Pagina:Albertazzi - Vecchie storie d'amore, 1895.djvu/111


agnesina 97

egli, al tempo che gli parve opportuno, passò dalla casa dell’Agnesina. Ma la fanciulla, impedita dalla madre che non dormiva, non era per anche discesa, e neppure quando il cavaliere tornò a passare; e il cavaliere credé aver troppa fretta e si dilungò per la via.

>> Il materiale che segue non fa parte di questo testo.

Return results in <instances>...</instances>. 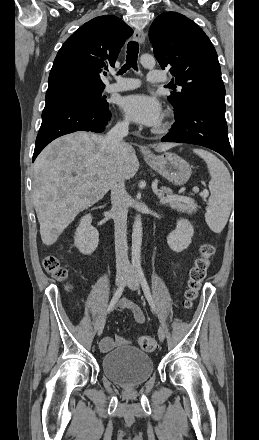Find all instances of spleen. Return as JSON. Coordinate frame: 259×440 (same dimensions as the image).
Returning <instances> with one entry per match:
<instances>
[{
    "label": "spleen",
    "mask_w": 259,
    "mask_h": 440,
    "mask_svg": "<svg viewBox=\"0 0 259 440\" xmlns=\"http://www.w3.org/2000/svg\"><path fill=\"white\" fill-rule=\"evenodd\" d=\"M194 152L205 160L211 176L209 182L211 195L205 220L213 232L220 233L228 221L232 208V179L227 167L215 155L202 149H195Z\"/></svg>",
    "instance_id": "1"
}]
</instances>
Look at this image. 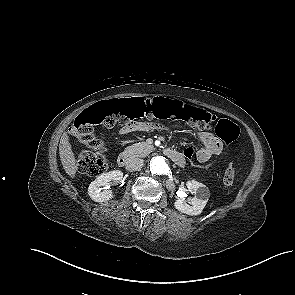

Allora allora l’Agnesina potè correre a basso; e indi a poco, palpitante e giuliva, udí accostarsi un cavallo. Non era Guglielmo Berlinghieri; era Rinaldo Imberali, il quale scorrendo come di solito presso a Firenze, veduta quella porta aperta, di null’altro in pensiero che del suo amore s’era incamminato per la buia contrada. L’Agnesina disse: — Son qui! —; e a Rinaldo nell’udire quel motto e nell’osservare quell’ombra bianca nell’oscurità, che gli faceva cenno della mano, sembrò di sognare: spinse il cavallo all’uscio della casa e colse in groppa, co ’l braccio, l’Agnesina.

Rinaldo punse il cavallo. Alla porta, i compagni di Guglielmo, aspettando che l’amico, secondo l’accordo, si fermasse a chiamarli, non guardarono a chi trascorreva cosí in fretta e in silenzio.